Supporters were triumphant.

“We had a very powerful, public hearing ... with all the reasons to oppose the death penalty presented in a really clear fashion,” said Hampton Rep. Renny Cushing, the bill’s sponsor and an advocate for repeal for 20 years. “And I knew from conversations with other legislators that we were going to have a strong number.”

This year’s bill, House Bill 455, is identical in wording to the legislation that passed last year, Senate Bill 593. That bill made it to Sununu’s desk after clearing the House 223-116, but the Senate failed to amass the 16 votes necessary to override the governor’s veto in September.

Thursday’s hearing featured a range of arguments both time-tested and new. Repeal advocates presented a case that the penalty is morally untenable – an irreversible act of justice that can sweep up innocent defendants. Its supporters were equally passionate, charging that the penalty was the only way to provide real justice for heinous crimes, and real deterrence.

On Thursday, members of the House made personal pleas and drew from real-world experiences.

Rep. Jeanine Notter, a Merrimack Republican, invoked the Mont Vernon murder of 2014, in which two men killed Kimberly Cates in a so-called “thrill kill” and injured her 11-year-old daughter with a machete. The convicted killers were given life sentences, but Notter said the penalty came up short.
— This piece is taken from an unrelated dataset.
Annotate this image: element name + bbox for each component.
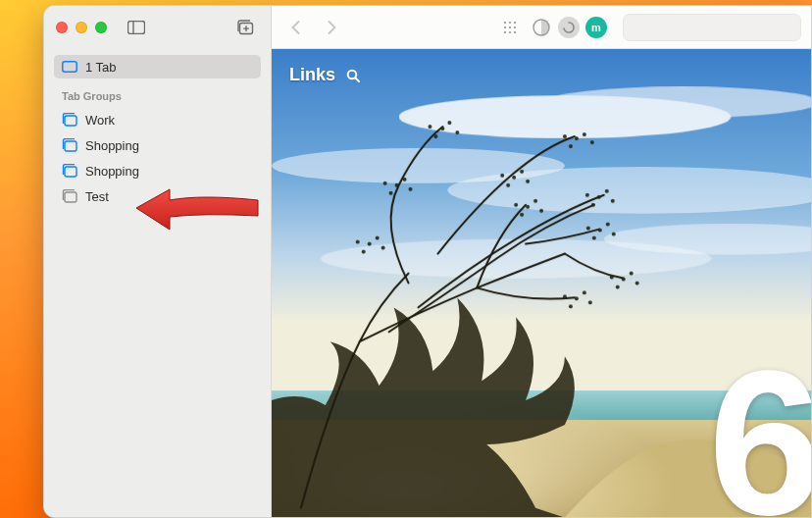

“I believe that life in prison is not justice for a heinous crime like this,” she told the House.

One long-serving representative announced a change of heart. Kingston Republican David Welch opposed repeal of the penalty for 16 terms – and chaired the Criminal Justice Committee during last year’s vote.

But the recent death of his wife, Welch told the room, upended his calculus.

“When that inmate is put to death, there’s another family going through the grief,” he said. “I just don’t think it’s a good policy to execute people. It’s a much worse penalty living there for the rest of their lives.”

Weighing on this debate – and every death penalty debate for the past decade – was one man: Michael Addison. Addison, who was convicted of the 2006 killing of a Manchester police officer, is New Hampshire’s only death row inmate and will be the first person executed in the Granite State since 1939 if he exhausts his appeal.

For years, supporters of repeal have danced around Addison’s case, arguing that their legislation is forward-looking and would allow Addison’s sentence to be carried out if upheld in the courts. Opponents have raised alarm at that proposition, pointing to other states that abolished capital punishment and saw courts vacate existing death sentences.

Sununu has stood steady in his opposition. Asked whether he would veto another death penalty bill, Sununu was unequivocal.

“I will,” the governor said. “I stand with police and I stand with victims.”

The difference of opinion between lawmakers and the governor isn’t unique to Sununu. In 2000, then Gov. Jeanne Shaheen vetoed a bill that would have repealed the death penalty. Gov. John Lynch was never given the opportunity to veto a similar bill, but promised he would do so if it reached his desk. In 2011, Lynch signed a law expanding the death penalty to cover home invasions after a Mont Vernon woman was murdered in her home by a teenager with a machete, who planned the attack with his friends.